Ele além de não fazer nem a tentativa de diminuir, aumentou descaradamente os impostos .
Os mais fanáticos dos eleitores do Lula continuam a querer justificar estas pilantragens, estas mentiras, estes gastos abusivos esta falta de iniciativa, este abandono da infra-estrutura, este descaso com a saúde pública e com a educação básica, usando o fato de ele ter sido eleito democraticamente e estar com uma aprovação acima de 60% da população.
Sadan Hussein foi eleito democraticamente e tinha uma aprovação de 99,5%.
Para não ser totalmente radical, temos no Brasil o Getúlio Vargas. Foi eleito democraticamente e tinha antes de se tornar ditador uma aprovação de mais de 70% da população votante.

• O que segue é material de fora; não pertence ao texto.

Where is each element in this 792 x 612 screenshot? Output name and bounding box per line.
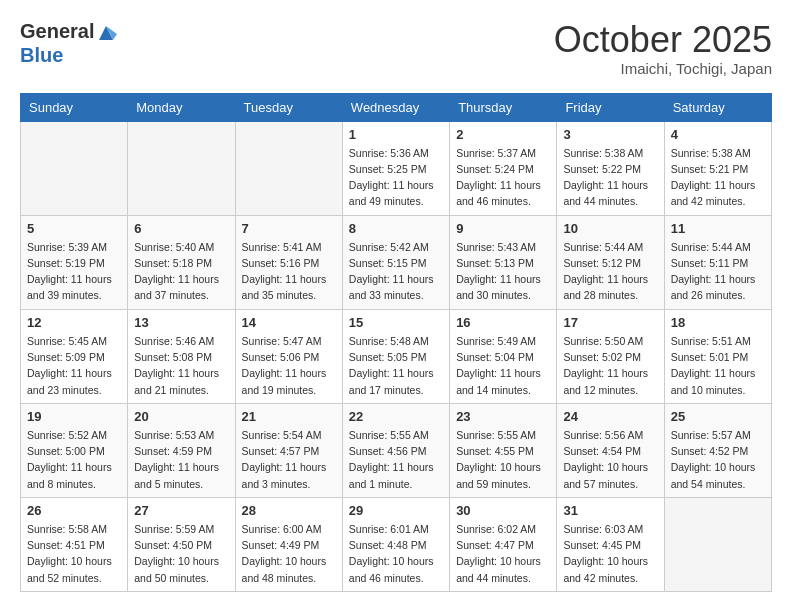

Eu não consigo encontrar dentro do meu circulo de relações nem uma só pessoa que tenha respondido ao questionário de uma destas pesquisas de opinião. E não adianta dizer que estas pesquisas são éticas, porque não o são. Por dinheiro eles fazem as pesquisas onde o cliente quiser. Eu me recordo da eleição do segundo mandato do FHC, quando as pesquisas indicavam uma eleição sem segundo turno com a vitória de FHC e quando o Lula em um de seus discursos inflamados chamou a pesquisa de “Pesquisa Chapa Branca” e de “Pesquisa Fajuta”.
O Lula poderia até ter razão na época, mas agora, com o teto de vidro a coisa muda, a pesquisa é uma coisa séria.
Os inconformados eleitores do Lula ficam com vergonha das abobrinhas que o imbecil irradia todos os dias e promove a mídia a chamá-lo de ignorante e apedeuta, e os chargistas com insinuações de burro e imbecil, e dizem para se consolarem de que o imbecil ganhou democraticamente (com o voto obrigatório) do PHD Geraldo.
Mas não foi uma competição de sabedoria nem de preparo, foi uma competição de popularidade.
Eu, constantemente comparo o espetáculo da política brasileira com o BBB da Rede Globo.
Apenas neste ultimo episódio, um imbecil, e uma modelo sem nenhum preparo formal, sem saber conversar, não somente conseguiram uma votação maior do que a do Lula em um tempo de campanha muito menor. No processo e caminho da vitória, deixaram para trás, várias pessoas com muito mais preparo inclusive um médico formado. E no mesmo final a modelo apesar de despreparada tinha muito mais preparo do que o imbecil, e perdeu para ele. Assim é o Brasil.
O governo Lula botou a mão já sabe…..
Agora, eu não me conformo com a apatia destes eleitores do Lula, perante a demonstração de falta de caráter, lisura, atitude, hombridade, deste presidente.
Será que o fato deles terem acreditado que votando no Lula estariam melhorando o Brasil, e insistido no voto mesmo diante dos fatos do mensalão e das mentiras do dossiê, justifique esta insistência em defender um governo sem defesa?
Esta atitude seria como especular na bolsa, e com pouca sorte e ou conhecimento e preparo ver seus investimentos caírem, e insistirem em vender as ações pelo preço que pagaram dizendo que pagaram com bom dinheiro então elas valem.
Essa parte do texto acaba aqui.